**WHAT NEEDS TO BE DONE:** Word for word and without images, transcribe all of the records.

[Page-level text extractions]
* * * * *

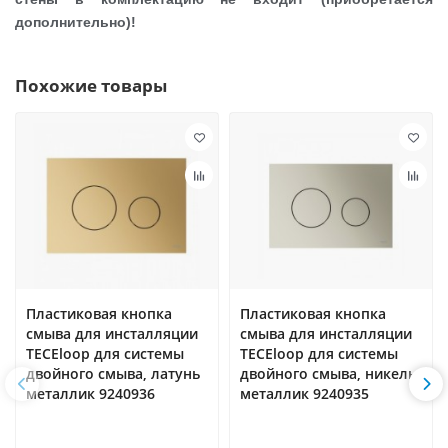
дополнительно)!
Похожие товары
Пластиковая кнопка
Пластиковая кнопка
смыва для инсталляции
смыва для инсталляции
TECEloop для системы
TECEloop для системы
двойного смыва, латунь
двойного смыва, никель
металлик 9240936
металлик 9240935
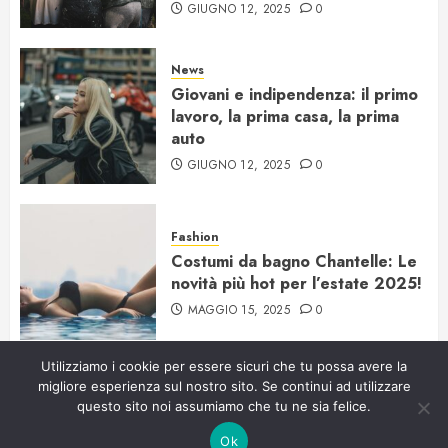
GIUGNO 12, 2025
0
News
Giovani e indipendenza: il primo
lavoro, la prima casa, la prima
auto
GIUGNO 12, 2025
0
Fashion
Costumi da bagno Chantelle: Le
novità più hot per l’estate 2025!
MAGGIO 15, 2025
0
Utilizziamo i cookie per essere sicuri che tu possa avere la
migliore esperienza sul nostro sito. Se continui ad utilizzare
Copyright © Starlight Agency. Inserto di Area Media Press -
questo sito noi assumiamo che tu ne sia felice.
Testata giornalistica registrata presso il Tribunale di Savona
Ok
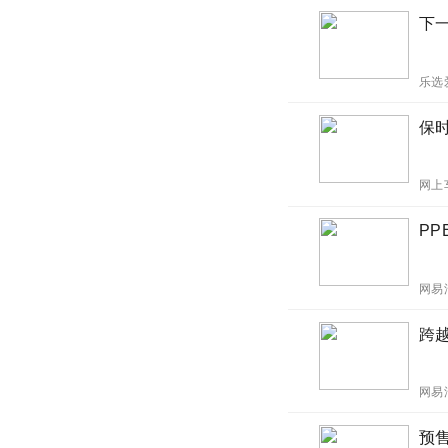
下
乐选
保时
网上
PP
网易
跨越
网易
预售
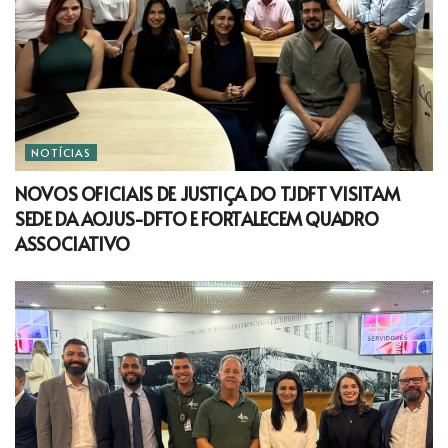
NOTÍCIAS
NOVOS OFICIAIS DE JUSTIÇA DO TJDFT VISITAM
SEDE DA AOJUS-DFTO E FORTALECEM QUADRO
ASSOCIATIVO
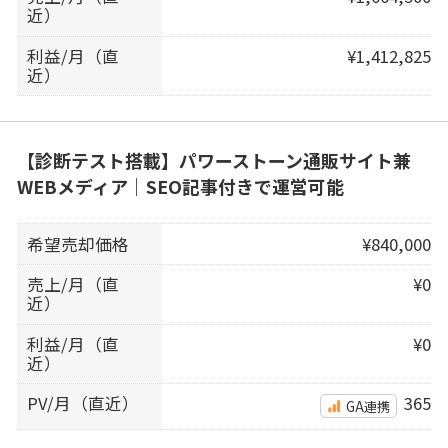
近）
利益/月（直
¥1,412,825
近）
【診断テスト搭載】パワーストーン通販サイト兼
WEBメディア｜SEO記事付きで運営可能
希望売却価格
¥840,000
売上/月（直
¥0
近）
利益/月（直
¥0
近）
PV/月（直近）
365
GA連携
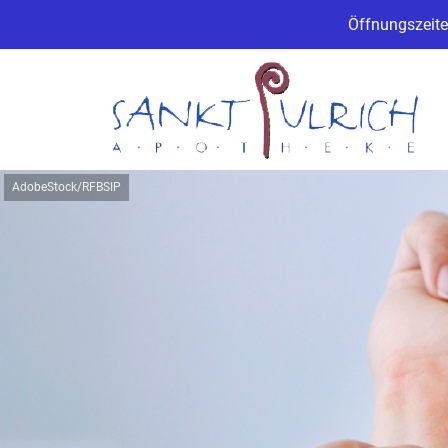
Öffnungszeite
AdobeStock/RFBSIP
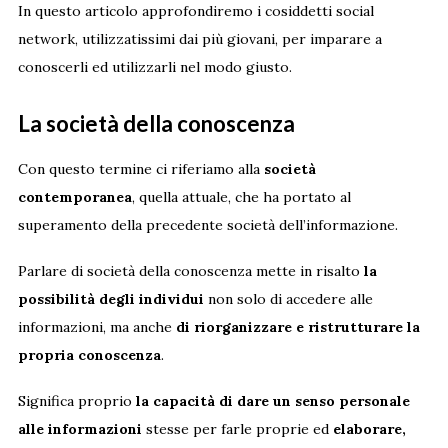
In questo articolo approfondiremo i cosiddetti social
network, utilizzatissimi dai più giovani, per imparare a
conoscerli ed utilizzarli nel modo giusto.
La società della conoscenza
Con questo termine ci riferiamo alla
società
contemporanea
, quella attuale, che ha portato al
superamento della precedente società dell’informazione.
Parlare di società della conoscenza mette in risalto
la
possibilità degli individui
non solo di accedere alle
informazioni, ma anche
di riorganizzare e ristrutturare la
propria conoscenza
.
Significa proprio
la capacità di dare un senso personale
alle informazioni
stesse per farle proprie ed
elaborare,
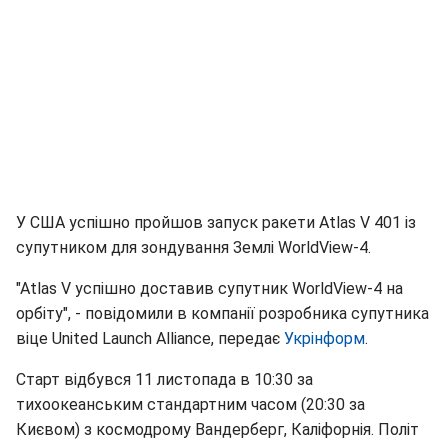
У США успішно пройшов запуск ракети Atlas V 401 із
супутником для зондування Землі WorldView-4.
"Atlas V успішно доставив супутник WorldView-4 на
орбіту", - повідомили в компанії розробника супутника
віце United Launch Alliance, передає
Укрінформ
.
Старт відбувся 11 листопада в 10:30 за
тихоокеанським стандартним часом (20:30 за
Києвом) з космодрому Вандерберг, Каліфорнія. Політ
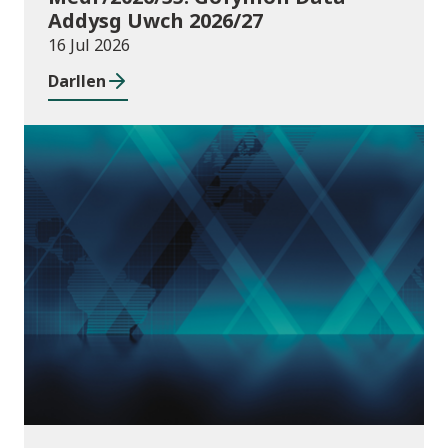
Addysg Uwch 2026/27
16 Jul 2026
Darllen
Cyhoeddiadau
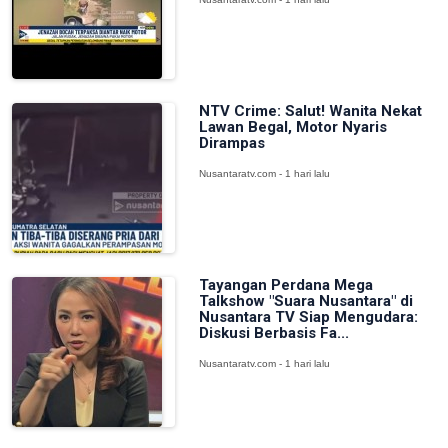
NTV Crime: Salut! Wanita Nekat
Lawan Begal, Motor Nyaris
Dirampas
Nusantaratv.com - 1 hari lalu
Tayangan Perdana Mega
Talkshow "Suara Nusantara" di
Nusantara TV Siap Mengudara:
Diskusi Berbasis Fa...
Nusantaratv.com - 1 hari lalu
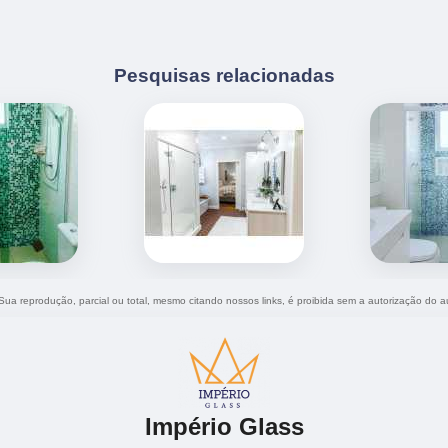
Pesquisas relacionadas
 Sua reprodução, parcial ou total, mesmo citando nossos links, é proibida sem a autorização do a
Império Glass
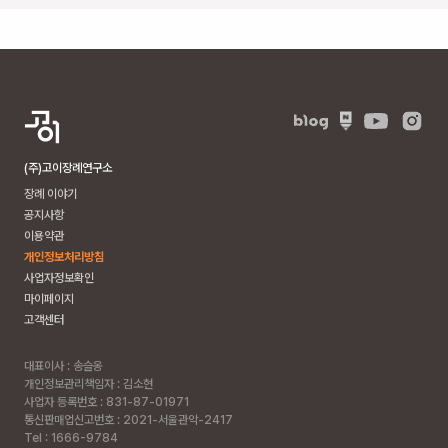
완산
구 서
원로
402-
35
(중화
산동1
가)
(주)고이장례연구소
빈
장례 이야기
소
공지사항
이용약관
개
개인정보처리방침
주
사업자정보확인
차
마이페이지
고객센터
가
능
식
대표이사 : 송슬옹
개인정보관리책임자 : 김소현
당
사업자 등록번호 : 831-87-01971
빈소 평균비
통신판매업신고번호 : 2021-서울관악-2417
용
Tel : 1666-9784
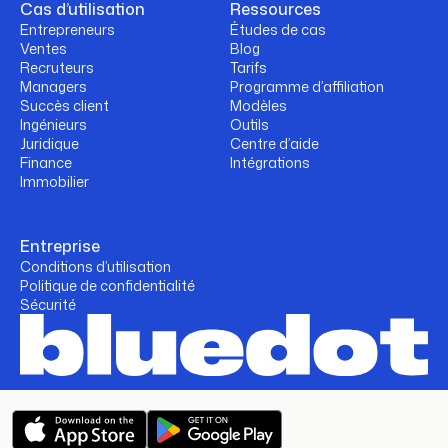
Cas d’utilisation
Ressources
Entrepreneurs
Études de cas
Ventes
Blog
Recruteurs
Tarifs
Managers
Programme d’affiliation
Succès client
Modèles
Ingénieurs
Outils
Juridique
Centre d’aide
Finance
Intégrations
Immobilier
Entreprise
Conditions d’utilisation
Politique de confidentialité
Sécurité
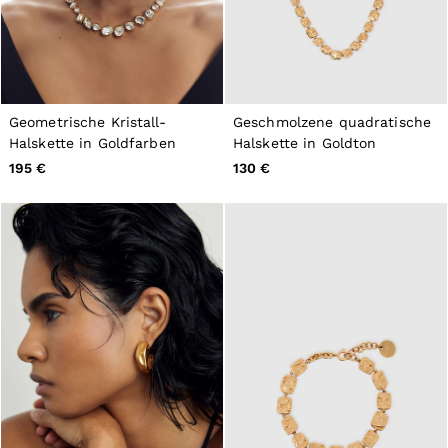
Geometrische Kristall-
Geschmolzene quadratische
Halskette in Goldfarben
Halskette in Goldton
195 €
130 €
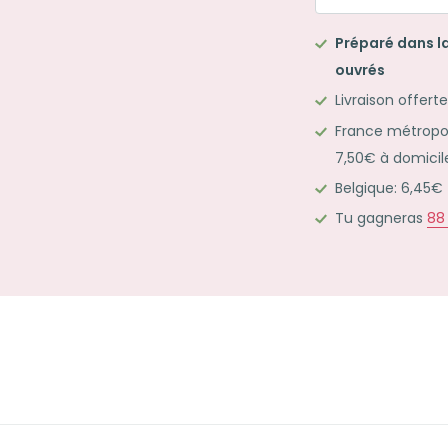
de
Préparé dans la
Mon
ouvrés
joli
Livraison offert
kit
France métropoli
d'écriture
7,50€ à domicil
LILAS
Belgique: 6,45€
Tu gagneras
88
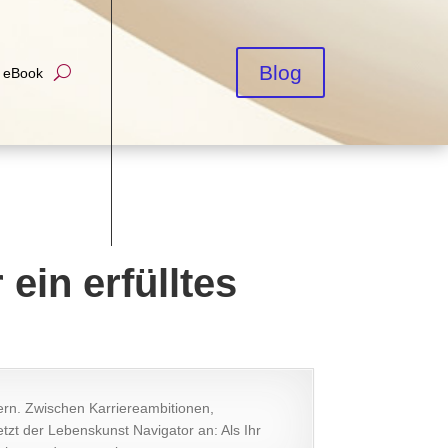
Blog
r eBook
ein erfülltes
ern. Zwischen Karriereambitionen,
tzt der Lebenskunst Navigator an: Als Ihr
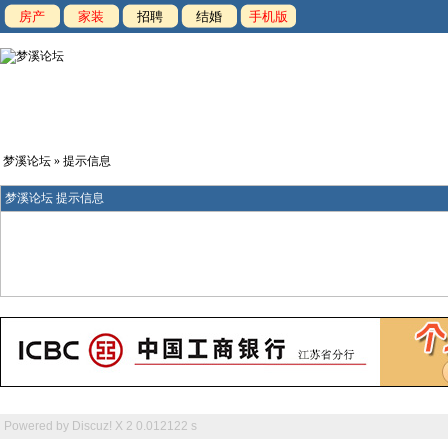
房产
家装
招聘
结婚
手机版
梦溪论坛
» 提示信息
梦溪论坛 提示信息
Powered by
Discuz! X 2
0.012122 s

* * * * *

**WRITTEN ANSWER:**
дополнительно)!
Похожие товары
Пластиковая кнопка
Пластиковая кнопка
смыва для инсталляции
смыва для инсталляции
TECEloop для системы
TECEloop для системы
двойного смыва, латунь
двойного смыва, никель
металлик 9240936
металлик 9240935
GIUGNO 12, 2025
0
News
Giovani e indipendenza: il primo
lavoro, la prima casa, la prima
auto
GIUGNO 12, 2025
0
Fashion
Costumi da bagno Chantelle: Le
novità più hot per l’estate 2025!
MAGGIO 15, 2025
0
Utilizziamo i cookie per essere sicuri che tu possa avere la
migliore esperienza sul nostro sito. Se continui ad utilizzare
Copyright © Starlight Agency. Inserto di Area Media Press -
questo sito noi assumiamo che tu ne sia felice.
Testata giornalistica registrata presso il Tribunale di Savona
Ok
下
乐选
保时
网上
PP
网易
跨越
网易
预售
NOTÍCIAS
NOVOS OFICIAIS DE JUSTIÇA DO TJDFT VISITAM
SEDE DA AOJUS-DFTO E FORTALECEM QUADRO
ASSOCIATIVO
近）
利益/月（直
¥1,412,825
近）
【診断テスト搭載】パワーストーン通販サイト兼
WEBメディア｜SEO記事付きで運営可能
希望売却価格
¥840,000
売上/月（直
¥0
近）
利益/月（直
¥0
近）
PV/月（直近）
365
GA連携
Öffnungszeite
AdobeStock/RFBSIP
In questo articolo approfondiremo i cosiddetti social
network, utilizzatissimi dai più giovani, per imparare a
conoscerli ed utilizzarli nel modo giusto.
La società della conoscenza
Con questo termine ci riferiamo alla
società
contemporanea
, quella attuale, che ha portato al
superamento della precedente società dell’informazione.
Parlare di società della conoscenza mette in risalto
la
possibilità degli individui
non solo di accedere alle
informazioni, ma anche
di riorganizzare e ristrutturare la
propria conoscenza
.
Significa proprio
la capacità di dare un senso personale
alle informazioni
stesse per farle proprie ed
elaborare,
У США успішно пройшов запуск ракети Atlas V 401 із
супутником для зондування Землі WorldView-4.
"Atlas V успішно доставив супутник WorldView-4 на
орбіту", - повідомили в компанії розробника супутника
віце United Launch Alliance, передає
Укрінформ
.
Старт відбувся 11 листопада в 10:30 за
тихоокеанським стандартним часом (20:30 за
Києвом) з космодрому Вандерберг, Каліфорнія. Політ
Addysg Uwch 2026/27
16 Jul 2026
Darllen
Cyhoeddiadau
NTV Crime: Salut! Wanita Nekat
Lawan Begal, Motor Nyaris
Dirampas
Nusantaratv.com - 1 hari lalu
Tayangan Perdana Mega
Talkshow "Suara Nusantara" di
Nusantara TV Siap Mengudara:
Diskusi Berbasis Fa...
Nusantaratv.com - 1 hari lalu
Pesquisas relacionadas
 Sua reprodução, parcial ou total, mesmo citando nossos links, é proibida sem a autorização do a
Império Glass
완산
구 서
원로
402-
35
(중화
산동1
가)
(주)고이장례연구소
빈
장례 이야기
소
공지사항
이용약관
개
개인정보처리방침
주
사업자정보확인
차
마이페이지
고객센터
가
능
식
대표이사 : 송슬옹
개인정보관리책임자 : 김소현
당
사업자 등록번호 : 831-87-01971
빈소 평균비
통신판매업신고번호 : 2021-서울관악-2417
용
Tel : 1666-9784
Cas d’utilisation
Ressources
Entrepreneurs
Études de cas
Ventes
Blog
Recruteurs
Tarifs
Managers
Programme d’affiliation
Succès client
Modèles
Ingénieurs
Outils
Juridique
Centre d’aide
Finance
Intégrations
Immobilier
Entreprise
Conditions d’utilisation
Politique de confidentialité
Sécurité
Geometrische Kristall-
Geschmolzene quadratische
Halskette in Goldfarben
Halskette in Goldton
195 €
130 €
de
Préparé dans la
Mon
ouvrés
joli
Livraison offert
kit
France métropoli
d'écriture
7,50€ à domicil
LILAS
Belgique: 6,45€
Tu gagneras
88
Blog
r eBook
ein erfülltes
ern. Zwischen Karriereambitionen,
tzt der Lebenskunst Navigator an: Als Ihr
房产
家装
招聘
结婚
手机版
梦溪论坛
» 提示信息
梦溪论坛 提示信息
Powered by
Discuz! X 2
0.012122 s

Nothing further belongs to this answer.